L’istituzione vendrognese ha chiuso definitivamente i battenti con il mese di giugno. Una vita tribolata quella dell’asilo, soprattutto a partire dagli Anni Ottanta, quando la crescita demografica si è stabilizzata su cifre veramente esigue: un andamento annuale delle nascite che da 1-2 unità è arrivata poche volte a 4. E proprio 4 erano i bambini che frequentavano quest’anno la struttura 8al costo pare di 15mila euro, supportato dal Comune).

"Eppure l’Associazione “Amici di Vendrogno“ si è sempre data da fare – scrive in una nota la consigliera di opposizione Wilma Milani – ed ha combattuto per la permanenza di questo servizio sul territorio organizzando una miriade di piccole e grandi iniziative per raccogliere fondi per il funzionamento dell’asilo, fondi che venivano comunque integrati da finanziamenti comunali. La comunità intera ha sempre affiancato l’associazione, incitandola a proseguire nel suo operato anche quando, con l’apertura della strada di collegamento con Taceno (1997), si era resa comodamente accessibile la scuola materna statale di quest’ultimo comune. Un servizio statale gratuito, se non per il buono pasto".

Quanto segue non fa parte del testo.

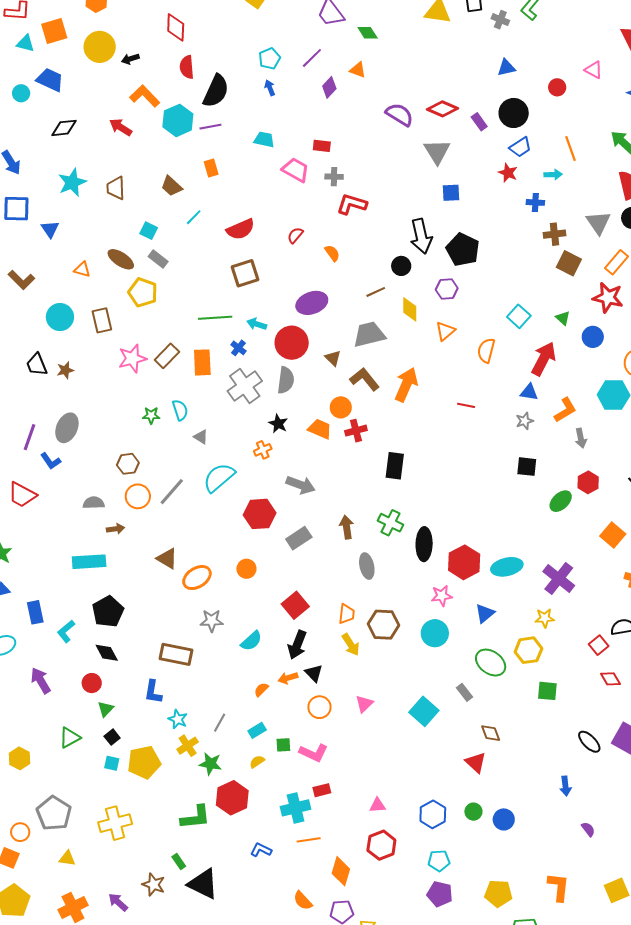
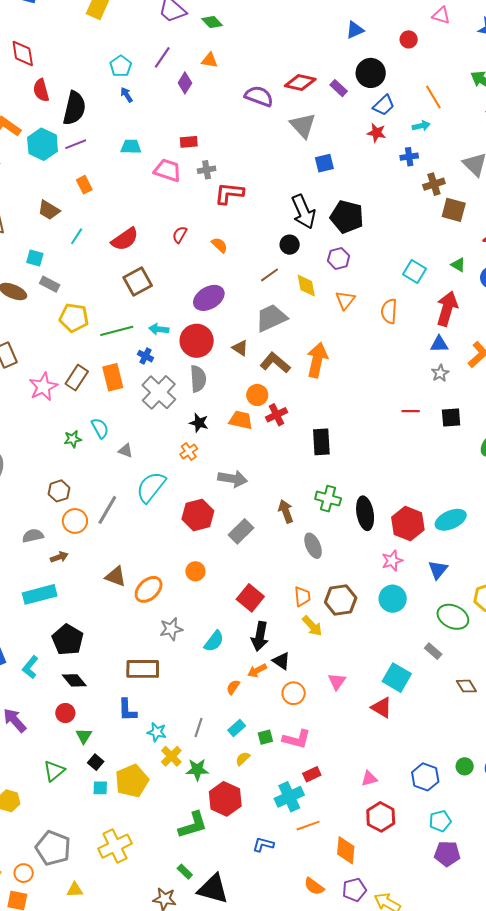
yellow pentagon: (143, 292) -> (74, 318), moved
red line: (466, 405) -> (411, 411), moved
red triangle: (476, 762) -> (382, 708), moved

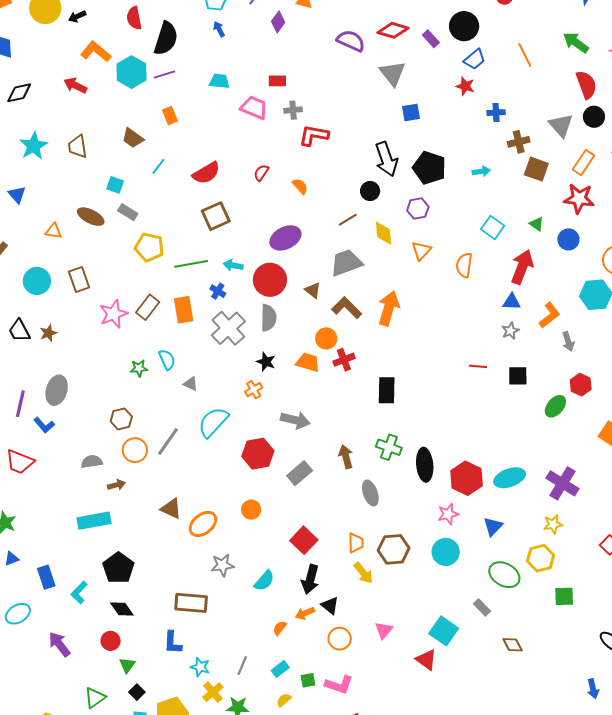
cyan arrow: (421, 126) -> (481, 171), moved

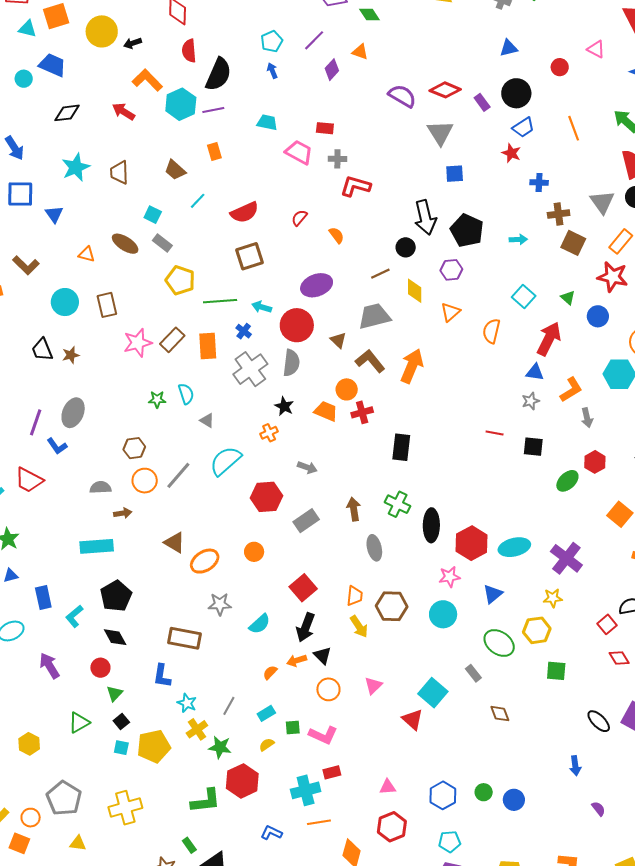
gray arrow: (295, 420) -> (307, 467), size x0.7

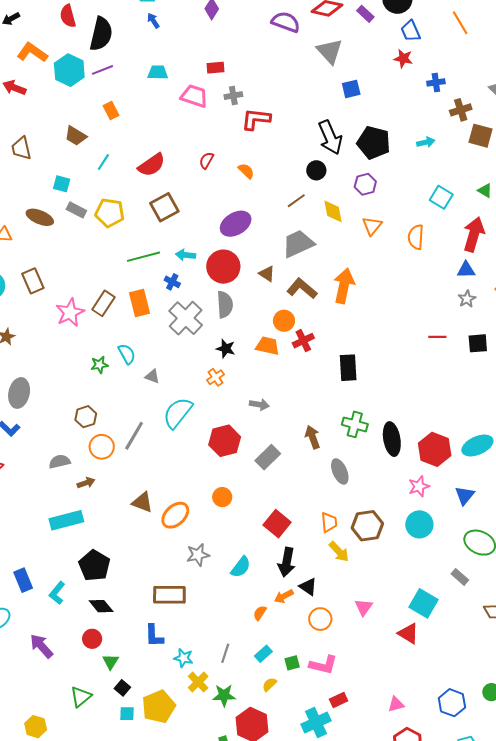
blue trapezoid: (523, 127) -> (411, 31), turned 110
yellow pentagon: (180, 280) -> (110, 213), moved

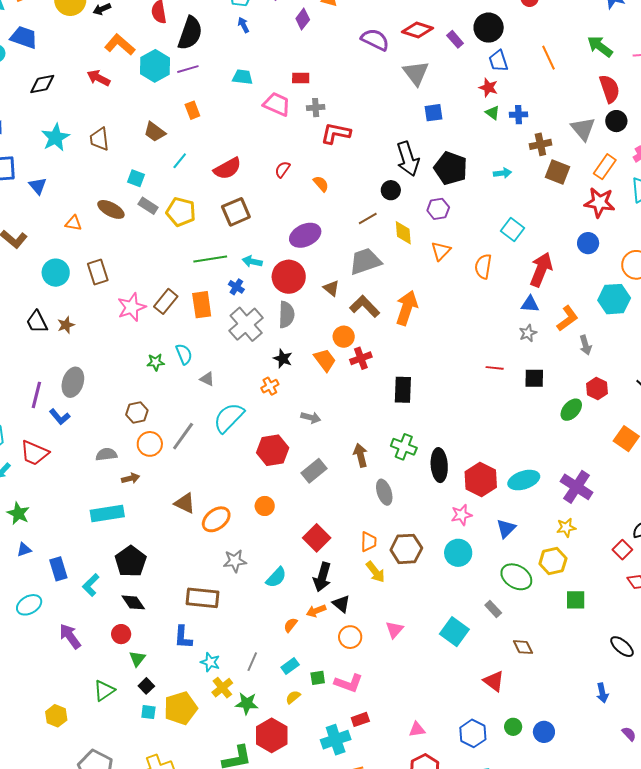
green triangle: (485, 191) -> (493, 113), moved
orange trapezoid: (268, 346) -> (325, 360), turned 35
red triangle: (408, 633) -> (494, 681), moved

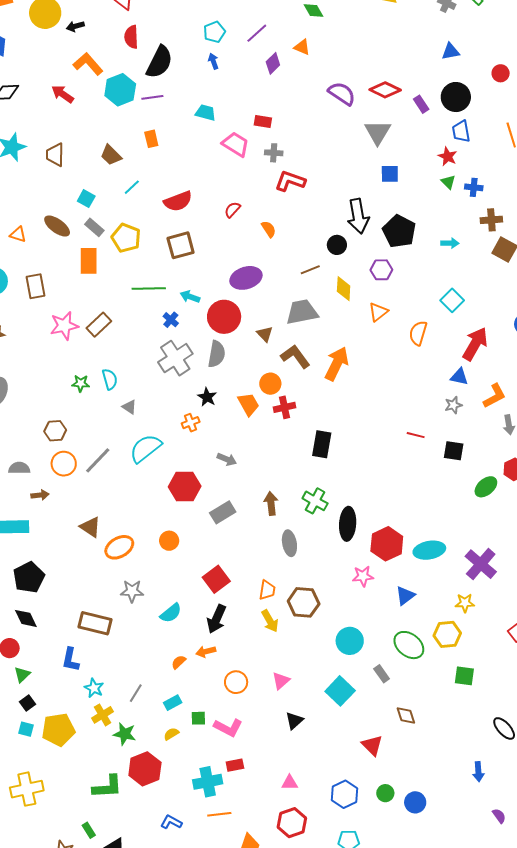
orange rectangle: (202, 305) -> (89, 261), moved
cyan circle: (458, 553) -> (350, 641), moved
black triangle: (341, 604) -> (294, 721), moved, turned 30

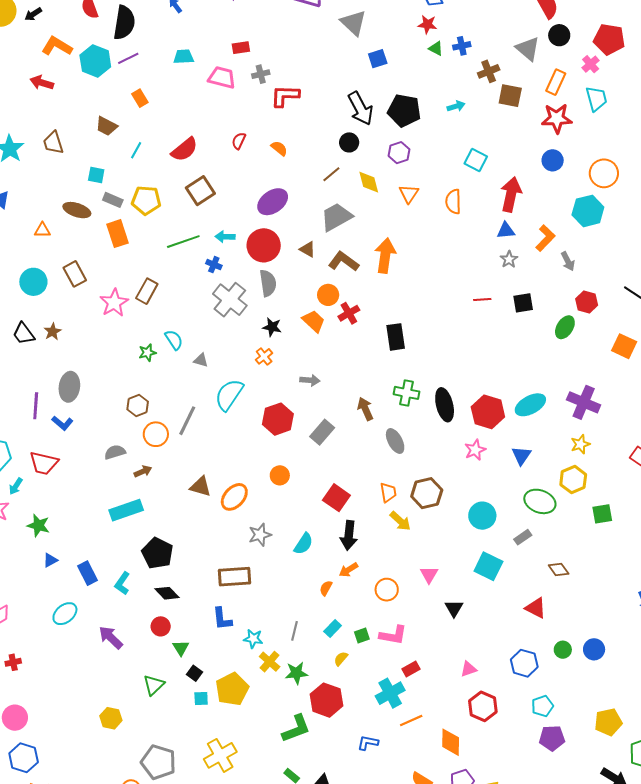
gray rectangle: (382, 674) -> (523, 537), turned -72

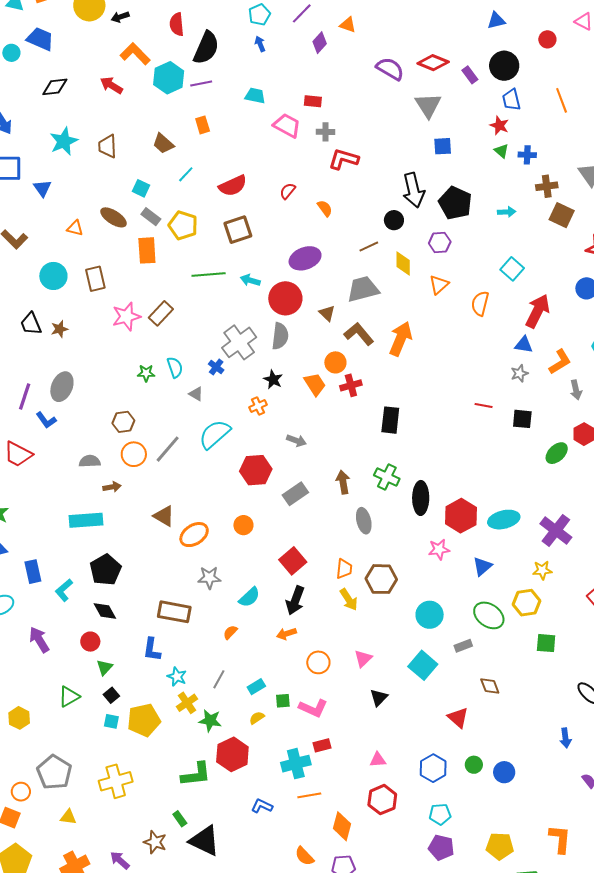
blue cross: (214, 265) -> (216, 367), moved
orange semicircle: (326, 588) -> (230, 632), moved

"La strada Taceno-Vendrogno – prosegue Milani – ha reso obiettivamente  insostenibile la necessità di un asilo a Vendrogno, un asilo che ospitasse i pochi bimbi locali, il cui numero esiguo veniva di volta in volta integrato da qualche bimbo immigrato o proveniente da comuni limitrofi. Eppure nel 2008 la gestione dell’asilo è passata alla Cooperativa “La Muggiasca”, che gestisce anche la Casa di Riposo, e l’amministrazione comunale si è fatta carico dei lavori di ristrutturazione e adeguamento dei locali in parte prima utilizzati per l’ambulatorio medico, richiedendo anche fondi regionali. Un investimento, si sarebbe portati a pensare, basato su analisi documentate e attente dell’andamento demografico e le sue reali prospettive, sui bisogni dei cittadini. Il sindaco e la sua maggioranza si sono impegnati nel cospicuo sforzo economico, difendendo le proprie scelte – decisamente controcorrente – affermando la necessità di salvaguardare sul territorio un servizio importante per le giovani famiglie".

Ma su questo la consigliera è durissima: "Invece no, non un investimento, ma uno sperpero. Le ultime iniziative volte a raccogliere fondi pro-asilo risalgono ai mesi di aprile e maggio 2013.
Poi un vero fulmine a ciel sereno, che ha evidentemente lasciato tutti senza parole, visto che l’unico accenno alla decisione di chiusura definitiva compare sul bollettino parrocchiale di luglio: poche righe di saluto dell’ultima insegnante, Irene Sanzani, e la foto di gruppo con il sindaco … che brinda alla chiusura!".

Chiude così la sua comunicazione Wilma Milani: "Resta un mistero cosa sia successo in quest’ultimo mese per portare – chi? – a tale decisione definitiva e senza discussione con la comunità (cosa peraltro più volte invece avvenuta nel passato). Anzi, no, un ulteriore accenno esiste nell’ordine del giorno del Consiglio Comunale di Vendrogno convocato per venerdì 26 luglio alle ore 19: p.13 APPROVAZIONE CONVENZIONE TRA IL COMUNE DI VENDROGNO E LA PARROCCHIA SAN GERVASIO E PROTASIO DI CORTENOVA PER IL SERVIZIO DI SCUOLA DELL’INFANZA “CASA DEL BAMBINO” DI BINDO. Il Comune di Vendrogno  si dovrebbe convenzionare  con la Parrocchia di Cortenova, quando esiste una scuola materna statale a Taceno? E questo vorrebbe essere il mantenimento a Vendrogno di un servizio?".

Il tutto, una vera bomba a sorpresa, mentre la giunta Acerboni ha perso l’ennesimo pezzo, con le recenti dimissioni del vicesindaco. Nelle prossime ore VN approfondirà la vicenda dell’asilo con altri servizi e inchieste.